*** Begin section ***

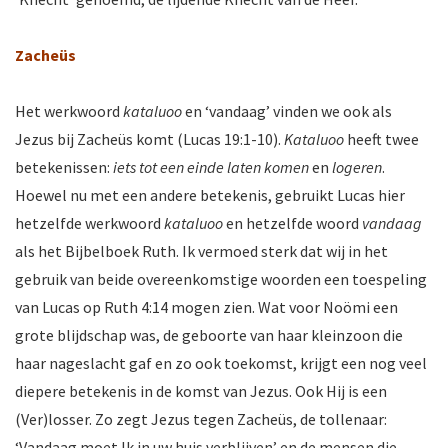
Zacheüs
Het werkwoord
kataluoo
en ‘vandaag’ vinden we ook als
Jezus bij Zacheüs komt (Lucas 19:1-10).
Kataluoo
heeft twee
betekenissen:
iets tot een einde laten komen
en
logeren
.
Hoewel nu met een andere betekenis, gebruikt Lucas hier
hetzelfde werkwoord
kataluoo
en hetzelfde woord
vandaag
als het Bijbelboek Ruth. Ik vermoed sterk dat wij in het
gebruik van beide overeenkomstige woorden een toespeling
van Lucas op Ruth 4:14 mogen zien. Wat voor Noömi een
grote blijdschap was, de geboorte van haar kleinzoon die
haar nageslacht gaf en zo ook toekomst, krijgt een nog veel
diepere betekenis in de komst van Jezus. Ook Hij is een
(Ver)losser. Zo zegt Jezus tegen Zacheüs, de tollenaar:
‘Vandaag moet Ik in uw huis verblijven’ en de mensen die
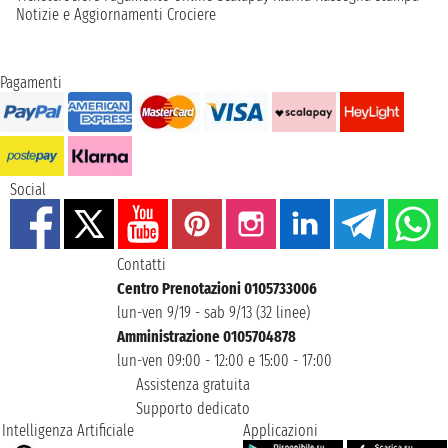
Notizie e Aggiornamenti Crociere
Pagamenti
Social
Contatti
Centro Prenotazioni 0105733006
lun-ven 9/19 - sab 9/13 (32 linee)
Amministrazione 0105704878
lun-ven 09:00 - 12:00 e 15:00 - 17:00
Assistenza gratuita
Supporto dedicato
Intelligenza Artificiale
Applicazioni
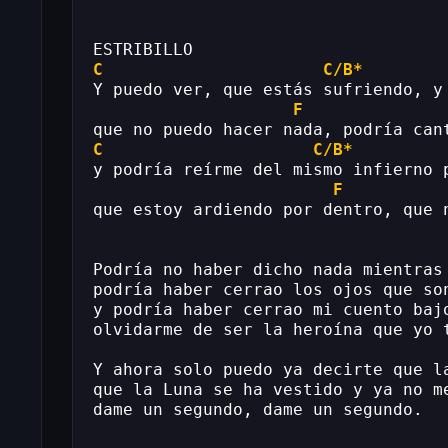
ESTRIBILLO                         
C
C/B*
Y puedo ver, que estás sufriendo, y
F
que no puedo hacer nada, podría can
C
C/B*
y podría reírme del mismo infierno 
F
que estoy ardiendo por dentro, que 
Podría no haber dicho nada mientras
podría haber cerrao los ojos que so
y podría haber cerrao mi cuento baj
olvidarme de ser la heroína que yo 
Y ahora solo puedo ya decirte que l
que la Luna se ha vestido y ya no m
dame un segundo, dame un segundo.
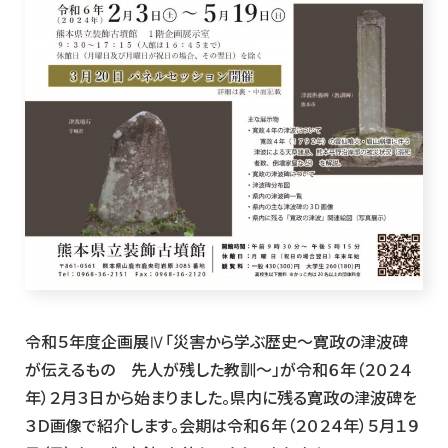
令和５年度企画展Ⅳ「災害から学ぶ歴史～寛政の津波碑
が伝えるもの 先人が残した教訓～」が令和６年（２０２４
年）２月３日から始まりました。県内に残る寛政の津波碑を
３Ｄ画像で紹介します。会期は令和６年（２０２４年）５月１９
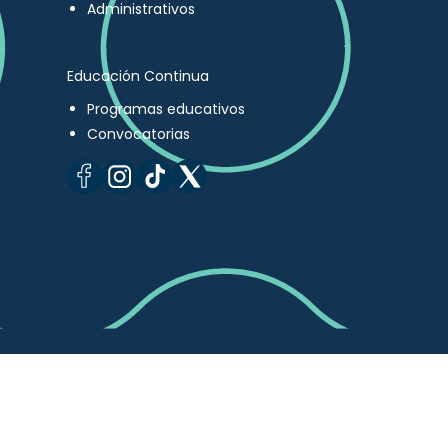
Administrativos
Educación Continua
Programas educativos
Convocatorias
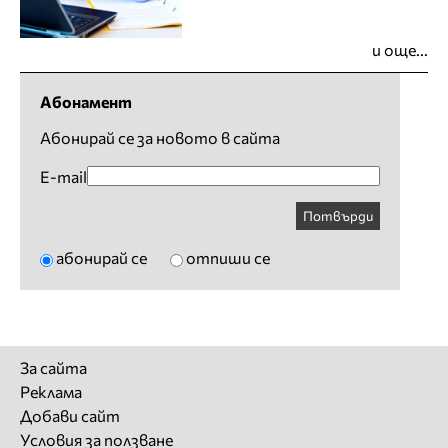
и още...
Абонамент
Абонирай се за новото в сайта
E-mail
Потвърди
абонирай се
отпиши се
За сайта
Реклама
Добави сайт
Условия за ползване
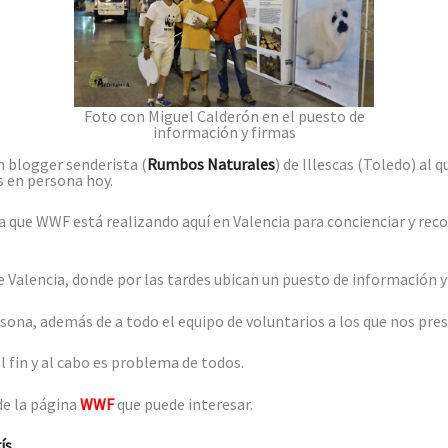
Foto con Miguel Calderón en el puesto de
información y firmas
n blogger senderista (
Rumbos Naturales
) de Illescas (Toledo) al 
 en persona hoy.
 que WWF está realizando aquí en Valencia para concienciar y reco
e Valencia, donde por las tardes ubican un puesto de información y
sona, además de a todo el equipo de voluntarios a los que nos pre
l fin y al cabo es problema de todos.
de la página
WWF
que puede interesar.
ís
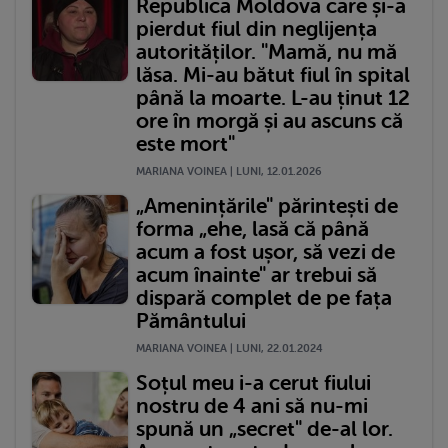
Republica Moldova care și-a
pierdut fiul din neglijența
autorităților. "Mamă, nu mă
lăsa. Mi-au bătut fiul în spital
până la moarte. L-au ținut 12
ore în morgă și au ascuns că
este mort"
MARIANA VOINEA | LUNI, 12.01.2026
„Amenințările" părintești de
forma „ehe, lasă că până
acum a fost ușor, să vezi de
acum înainte" ar trebui să
dispară complet de pe fața
Pământului
MARIANA VOINEA | LUNI, 22.01.2024
Soțul meu i-a cerut fiului
nostru de 4 ani să nu-mi
spună un „secret" de-al lor.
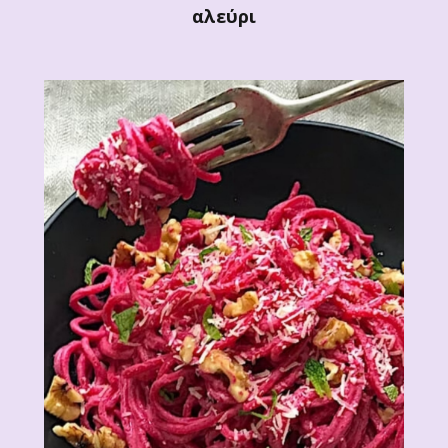
αλεύρι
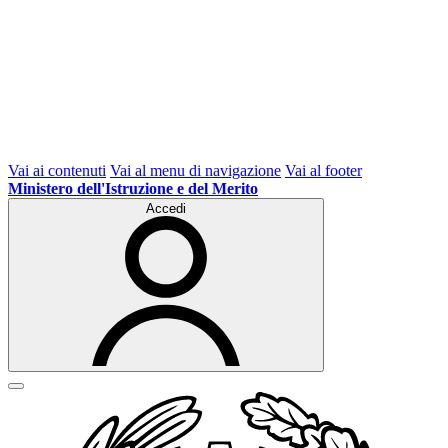
Vai ai contenuti
Vai al menu di navigazione
Vai al footer
Ministero dell'Istruzione e del Merito
Accedi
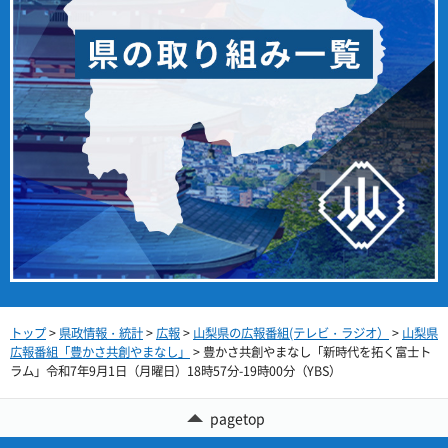
トップ
>
県政情報・統計
>
広報
>
山梨県の広報番組(テレビ・ラジオ）
>
山梨県
広報番組「豊かさ共創やまなし」
> 豊かさ共創やまなし「新時代を拓く富士ト
ラム」令和7年9月1日（月曜日）18時57分-19時00分（YBS）
pagetop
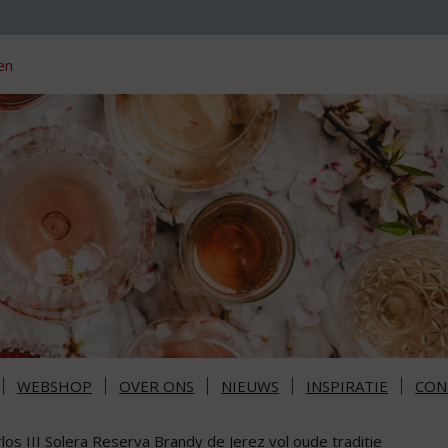
en
WEBSHOP
OVER ONS
NIEUWS
INSPIRATIE
CON
los III Solera Reserva Brandy de Jerez vol oude traditie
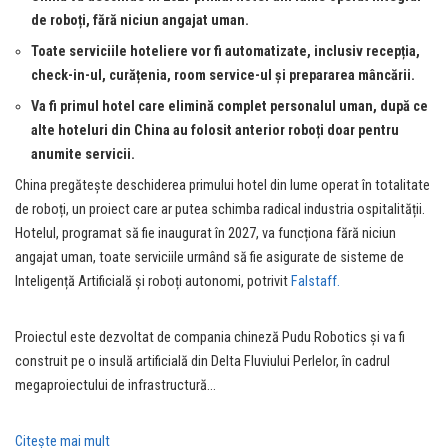
de roboți, fără niciun angajat uman.
Toate serviciile hoteliere vor fi automatizate, inclusiv recepția,
check-in-ul, curățenia, room service-ul și prepararea mâncării.
Va fi primul hotel care elimină complet personalul uman, după ce
alte hoteluri din China au folosit anterior roboți doar pentru
anumite servicii.
China pregătește deschiderea primului hotel din lume operat în totalitate
de roboți, un proiect care ar putea schimba radical industria ospitalității.
Hotelul, programat să fie inaugurat în 2027, va funcționa fără niciun
angajat uman, toate serviciile urmând să fie asigurate de sisteme de
Inteligență Artificială și roboți autonomi, potrivit
Falstaff.
Proiectul este dezvoltat de compania chineză Pudu Robotics și va fi
construit pe o insulă artificială din Delta Fluviului Perlelor, în cadrul
megaproiectului de infrastructură…
Citeşte mai mult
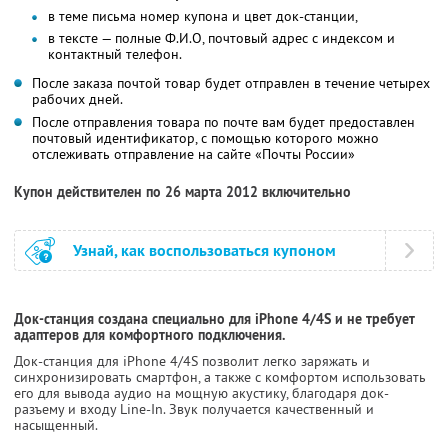
в теме письма номер купона и цвет док-станции,
в тексте — полные Ф.И.О, почтовый адрес с индексом и
контактный телефон.
После заказа почтой товар будет отправлен в течение четырех
рабочих дней.
После отправления товара по почте вам будет предоставлен
почтовый идентификатор, с помощью которого можно
отслеживать отправление на сайте «Почты России»
Купон действителен по 26 марта 2012 включительно
Узнай, как воспользоваться купоном
Док-станция создана специально для iPhone 4/4S и не требует
адаптеров для комфортного подключения.
Док-станция для iPhone 4/4S позволит легко заряжать и
синхронизировать смартфон, а также с комфортом использовать
его для вывода аудио на мощную акустику, благодаря док-
разъему и входу Line-In. Звук получается качественный и
насыщенный.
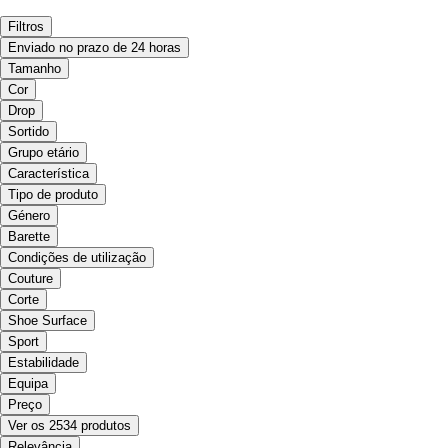
Filtros
Enviado no prazo de 24 horas
Tamanho
Cor
Drop
Sortido
Grupo etário
Característica
Tipo de produto
Género
Barette
Condições de utilização
Couture
Corte
Shoe Surface
Sport
Estabilidade
Equipa
Preço
Ver os 2534 produtos
Relevância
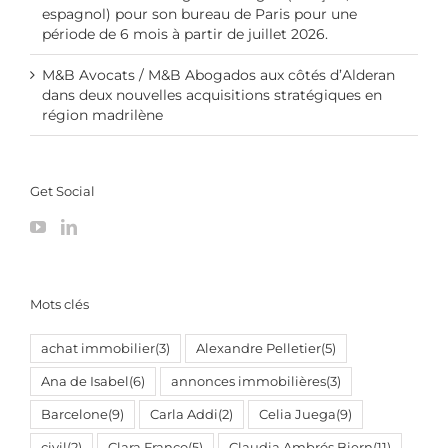
espagnol) pour son bureau de Paris pour une
période de 6 mois à partir de juillet 2026.
M&B Avocats / M&B Abogados aux côtés d’Alderan
dans deux nouvelles acquisitions stratégiques en
région madrilène
Get Social
Mots clés
achat immobilier
(3)
Alexandre Pelletier
(5)
Ana de Isabel
(6)
annonces immobilières
(3)
Barcelone
(9)
Carla Addi
(2)
Celia Juega
(9)
civil
(2)
Clara Franco
(5)
Claudia Ambrós Biern
(11)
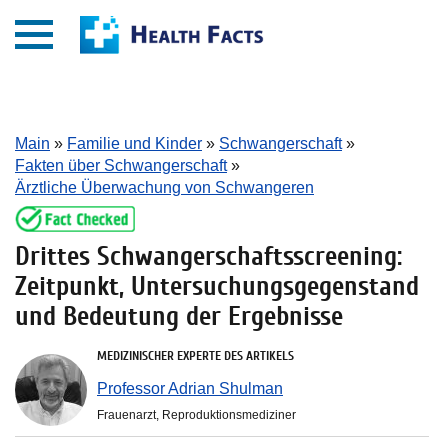
Main
»
Familie und Kinder
»
Schwangerschaft
»
Fakten über Schwangerschaft
»
Ärztliche Überwachung von Schwangeren
Drittes Schwangerschaftsscreening:
Zeitpunkt, Untersuchungsgegenstand
und Bedeutung der Ergebnisse
MEDIZINISCHER EXPERTE DES ARTIKELS
Professor Adrian Shulman
Frauenarzt, Reproduktionsmediziner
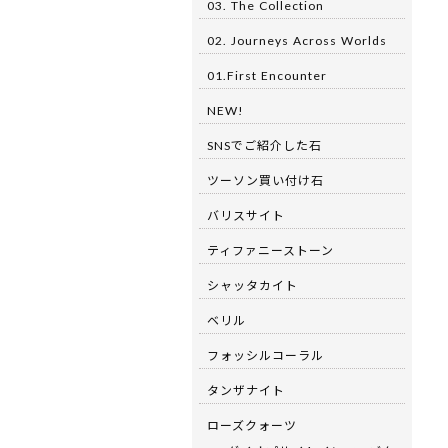
03. The Collection
02. Journeys Across Worlds
01.First Encounter
NEW!
SNSでご紹介した石
ツーソン買い付け石
バリスサイト
ティファニーストーン
シャッタカイト
ベリル
フォッシルコーラル
タンザナイト
ローズクォーツ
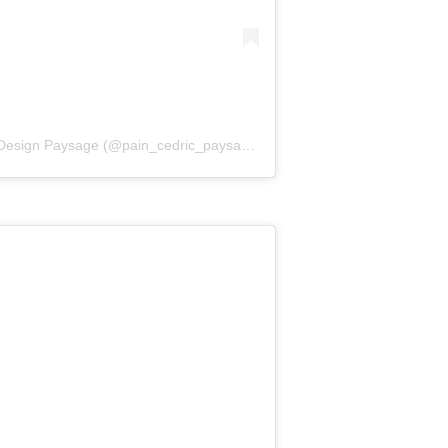
Une publication partagée par Concept Design Paysage (@pain_cedric_paysagiste)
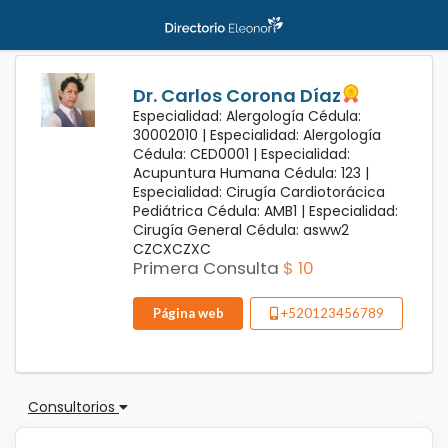
Dr. Carlos Corona Díaz
Especialidad: Alergología Cédula:
30002010 |
Especialidad: Alergología
Cédula: CED0001 |
Especialidad:
Acupuntura Humana Cédula: 123 |
Especialidad: Cirugía Cardiotorácica
Pediátrica Cédula: AMB1 |
Especialidad:
Cirugía General Cédula: asww2
CZCXCZXC
Primera Consulta
$ 10
Página web
+520123456789
Consultorios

*** End section ***

• [Task directions]:
Find the word "Jezus" in the entries, then copy out every line that has it.

• [Written answer]:
Jezus bij Zacheüs komt (Lucas 19:1-10).
diepere betekenis in de komst van Jezus. Ook Hij is een
(Ver)losser. Zo zegt Jezus tegen Zacheüs, de tollenaar:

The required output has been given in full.